3. Bahan Hukum Tersier
Bahan hukum tersier yaitu bahan yang melengkapi dalam hal data dan
informasi yang di dapat dari bahan hukum primer dan bahan hukum
sekunder seperti kamus-kamus, ensiklopedia, dan indeks kumulatif.26
Ruang lingkup dari penelitian normatif ini adalah mengenai interpretasi
pihak ketiga yang berkepentingan, sebagaimana dimuat dalam Pasal 80
KUHAP, yang pada prakteknya di praperadilan terjadi selama ini, khususnya
terkait dengan legal standing dari Anggodo Widjojo dalam mengajukan
permohonan Pra Peradilan atas dikeluarkannya SKPP terhadap perkara Bibit-
Chandra oleh Kejari Jaksel.
Setelah data sekunder didapat, maka selanjutnya dilakukan pengolahan,
analisis, dan konstruksi data secara kualitatif, guna mendapatkan hasil
penelitian yang sesuai dengan kenyataan yang ada. Pengumpulan dan
25 ibid.26 ibid
15
pengolahan data menggunakan pendekatan secara kualitatif yang dilakukan
dengan cara studi kepustakaan dan wawancara.
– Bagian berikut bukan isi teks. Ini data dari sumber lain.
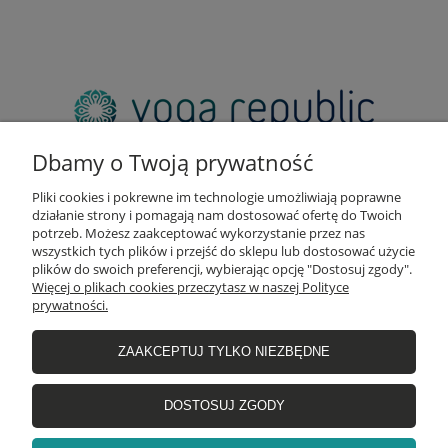
adres:
pl. Zbawiciela 2, 00-573 Warszawa
Dbamy o Twoją prywatność
email:
sklep@yogarepublic.pl
Pliki cookies i pokrewne im technologie umożliwiają poprawne
telefon:
działanie strony i pomagają nam dostosować ofertę do Twoich
+48 790 805 853
potrzeb. Możesz zaakceptować wykorzystanie przez nas
wszystkich tych plików i przejść do sklepu lub dostosować użycie
plików do swoich preferencji, wybierając opcję "Dostosuj zgody".
Więcej o plikach cookies przeczytasz w naszej Polityce
prywatności.
INFO
ZAAKCEPTUJ TYLKO NIEZBĘDNE
WIĘCEJ O NAS
DOSTOSUJ ZGODY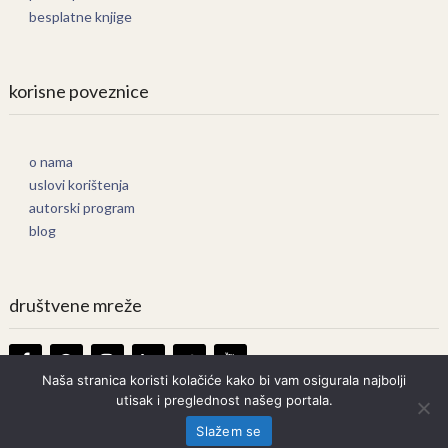
besplatne knjige
korisne poveznice
o nama
uslovi korištenja
autorski program
blog
društvene mreže
Naša stranica koristi kolačiće kako bi vam osigurala najbolji
utisak i preglednost našeg portala.
Knjige Online
Copyright © 2026.
Slažem se
Prava zadržana. Bilo kakvo kopiranje strogo zabranjeno.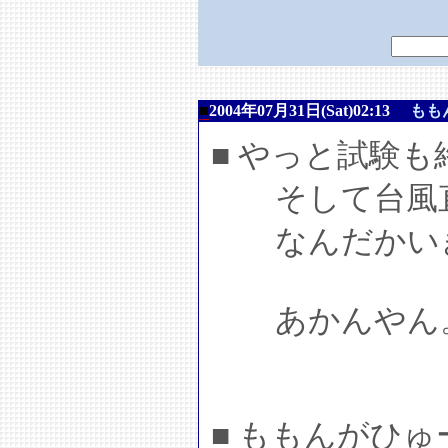
■
2004年07月31日(Sat)02:13
もも
■ やっと試験
そして台風
なんだかいき
あかんやん
■ ももんがひ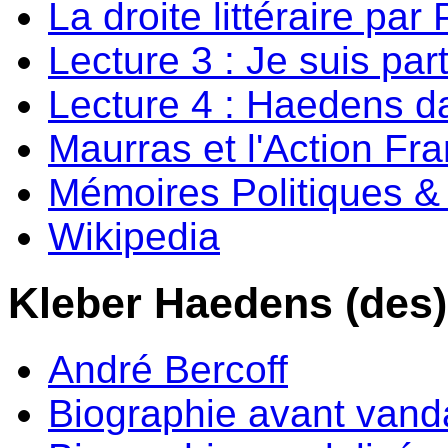
La droite littéraire par
Lecture 3 : Je suis par
Lecture 4 : Haedens da
Maurras et l'Action Fr
Mémoires Politiques & 
Wikipedia
Kleber Haedens (des)
André Bercoff
Biographie avant vand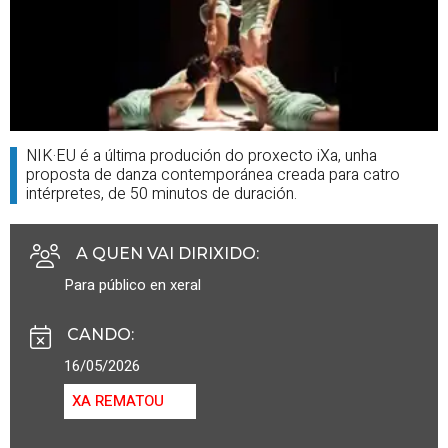
NIK·EU é a última produción do proxecto iXa, unha
proposta de danza contemporánea creada para catro
intérpretes, de 50 minutos de duración.
A QUEN VAI DIRIXIDO
:
Para público en xeral
CANDO
:
16/05/2026
XA REMATOU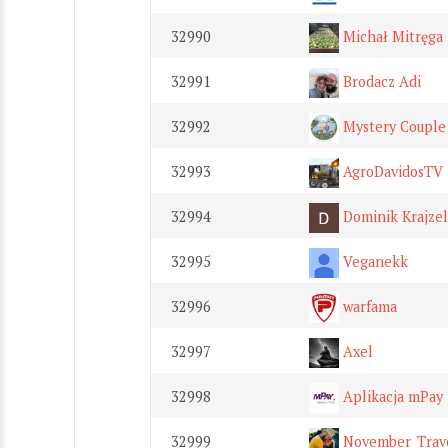
32990
Michał Mitręga
32991
Brodacz Adi
32992
Mystery Couple
32993
AgroDavidosTV
32994
Dominik Krajzel
32995
Veganekk
32996
warfama
32997
Axel
32998
Aplikacja mPay
32999
November_Trave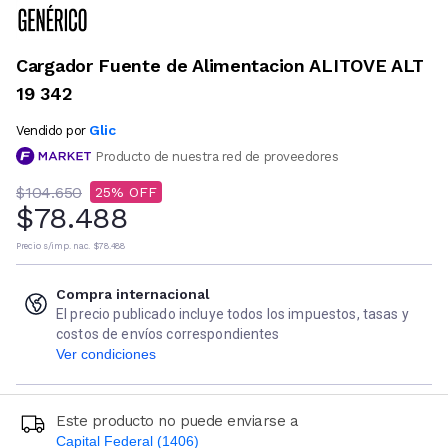
Cargador Fuente de Alimentacion ALITOVE ALT
19 342
Glic
Vendido por
Producto de nuestra red de proveedores
$104.650
25
$78.488
Precio s/imp. nac.
$78.488
Compra internacional
El precio publicado incluye todos los impuestos, tasas y
costos de envíos correspondientes
Ver condiciones
Este producto no puede enviarse a
Capital Federal (1406)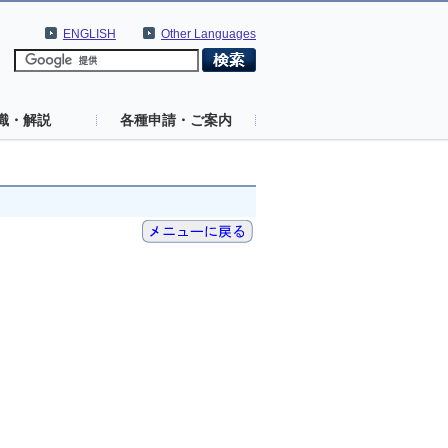
ENGLISH
Other Languages
識・解説
各種申請・ご案内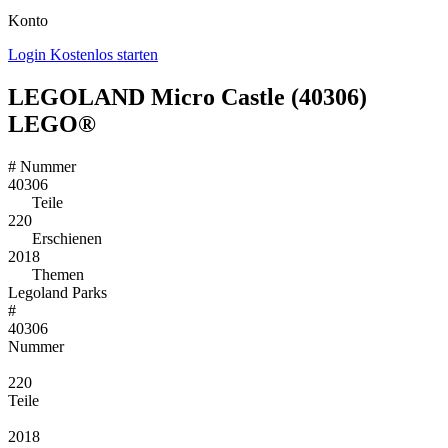
Konto
Login
Kostenlos starten
LEGOLAND Micro Castle (40306)
LEGO®
#
Nummer
40306
Teile
220
Erschienen
2018
Themen
Legoland Parks
#
40306
Nummer
220
Teile
2018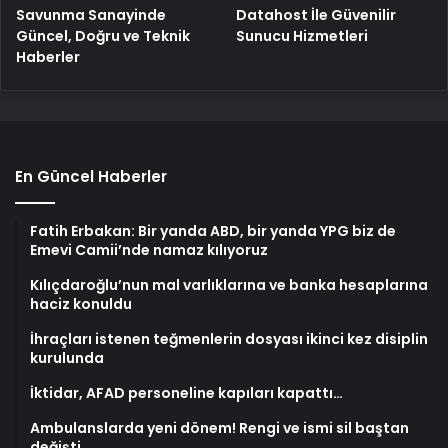
Savunma Sanayinde
Datahost İle Güvenilir
Güncel, Doğru ve Teknik
Sunucu Hizmetleri
Haberler
En Güncel Haberler
Fatih Erbakan: Bir yanda ABD, bir yanda YPG biz de
Emevi Camii’nde namaz kılıyoruz
Kılıçdaroğlu’nun mal varlıklarına ve banka hesaplarına
haciz konuldu
İhraçları istenen teğmenlerin dosyası ikinci kez disiplin
kurulunda
İktidar, AFAD personeline kapıları kapattı…
Ambulanslarda yeni dönem! Rengi ve ismi sil baştan
değişti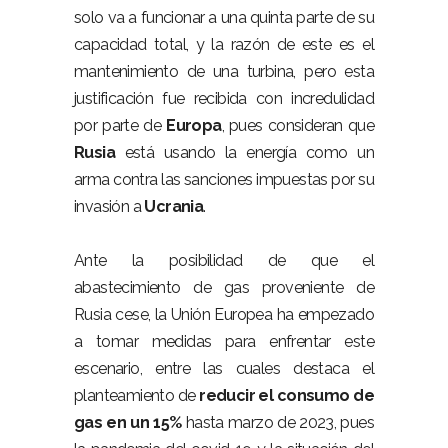
solo va a funcionar a una quinta parte de su
capacidad total, y la razón de este es el
mantenimiento de una turbina, pero esta
justificación fue recibida con incredulidad
por parte de
Europa
, pues consideran que
Rusia
está usando la energía como un
arma contra las sanciones impuestas por su
invasión a
Ucrania
.
Ante la posibilidad de que el
abastecimiento de gas proveniente de
Rusia cese, la Unión Europea ha empezado
a tomar medidas para enfrentar este
escenario, entre las cuales destaca el
planteamiento de
reducir el consumo de
gas en un 15%
hasta marzo de 2023, pues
Setelah seluruh data didapat,
maka selanjutnya dilakukan pengolahan, analisa, dan konstruksi data secara
deduktif, guna mendapatkan hasil penelitian yang sesuai dengan kenyataan
yang ada.
Pada dasarnya, tulisan ini hanya bertujuan untuk memperlengkap literatur
keilmuan dan pengetahuan bidang hukum yang telah ada sebelumnya,
khususnya untuk memberikan suatu deskripsi yang jelas mengenai praktek
interpretasi pihak ketiga dalam permohonan praperadilan
F. Sistematika Penulisan
Penulisan hasil penelitian ilmiah ini disusun ke dalam 5 (lima) bab yaitu
sebagai berikut:
BAB I PENDAHULUAN
Dalam bab ini akan diuraikan tentang latar belakang, permasalahan,
tujuan dan kegunaan penelitian, kerangka konseptual, metode
penelitian, dan sistematika penulisan.
BAB II LANDASAN TEORI
Dalam Bab ini akan di uraikan tentang Negara Hukum Indonesia,
Sistem Hukum Indonesia, Hukum Acara Pidana, dan Pra Peradilan
Dalam KUHAP.
BAB III DATA HASIL PENELITIAN
16
Dalam Bab ini akan di uraikan tentang fakta-fakta terkait dengan
upaya hukum permohonan Pra Peradilan yang dilakukan oleh
Anggodo Widjodjo, melalui Kuasa Hukumnya R Bonaran Situmeang
& Partner atas dikeluarkannya Surat Ketetapan Penghentian
Penuntutan (SKPP) Bibid Samad Rianto dan Chandra Hamzah oleh
Kejaksaan Negeri Jakarta Selatan.
BAB IV ANALISIS
Dalam Bab ini penulis akan membahas tentang analisis ‘Pihak
Ketiga yang berkepentingan’ dalam mengajukan permohonan Pra
Peradilan atas suatu Surat Ketetapan Penghentian Penuntutan
sebagaimana disebut dalam Pasal 80 KUHAP dan legal standing
(kedudukan hukum) Anggodo Widjojo dapat dikategorikan sebagai
Pihak Ketiga yang berkepentingan atas keluarnya SKPP perkara
Bibit-Chandra oleh Kejari Jaksel.
BAB V PENUTUP
Dalam Bab ini penulis akan memuat kesimpulan. Selain itu juga
penulis akan mencoba memberikan saran-saran yang mungkin dapat
bermanfaat terhadap permasalahan yang menjadi objek penulisan ini.